My anxiety levels are at an all-time high by the time the buggy turns the final corner. I haven’t rehearsed for today the way I normally would; there just wasn’t time. The traffic of worrying thoughts has come to a standstill in my mind, as though it were rush hour up there, and I’m stuck somewhere I don’t want to be.
We stop outside our final destination: an enormous warehouse that contains most of the interior film sets for Sometimes I Kill. I hesitate before going inside. My mind is so full of everything that is happening in my private life, that for a moment, I can’t even remember what scene we are shooting.
‘Good, you’re here. I need you to deliver something special today, Aimee,’ barks the director as soon as he sees me. ‘We need to believe that the character is capable of killing her husband.’
I feel a little bit sick. It’s as though I’m trapped inside a life-sized joke.
I stand on the set of my fictional kitchen, waiting for my fictional husband to come home, and I see Jack smile at me before our first take.
Nobody is smiling by the twentieth.
I keep forgetting my lines, which never happens to me. I’m sure the rest of the cast and crew must hate me for it. I get to go home after this scene, but they don’t. The clapboard sounds, the director says, ‘Action,’ again, and I do my best to get it right this time.

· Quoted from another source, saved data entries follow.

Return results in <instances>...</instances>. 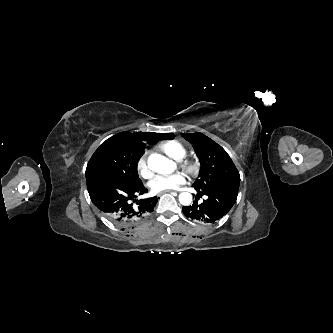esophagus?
I'll return each instance as SVG.
<instances>
[{
  "label": "esophagus",
  "instance_id": "obj_1",
  "mask_svg": "<svg viewBox=\"0 0 333 333\" xmlns=\"http://www.w3.org/2000/svg\"><path fill=\"white\" fill-rule=\"evenodd\" d=\"M166 192H173V191L172 190H167V191L161 192L160 194H163V193H166Z\"/></svg>",
  "mask_w": 333,
  "mask_h": 333
}]
</instances>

I pour myself a drink I’ll never swallow, then pretend to be surprised when Jack comes up behind me, slipping his arms around my waist.
‘It’s done,’ I say, turning to look up at him.
His face changes, in exactly the same way it did nineteen times before. ‘What do you mean?’
‘You know what I mean. It’s done. It’s taken care of.’ I raise the glass to my lips.
He takes a step back. ‘I didn’t think you were actually going to do it.’
‘He wouldn’t give me what I wanted, but I know that you will. I love you. I want to be with you; nobody else is going to get in the way of that.’
The word ‘Cut’ echoes in my ears, and I can tell from the look on the director’s face that I’ve nailed it this time. As soon as he’s watched the scene back, I’ll be free to go.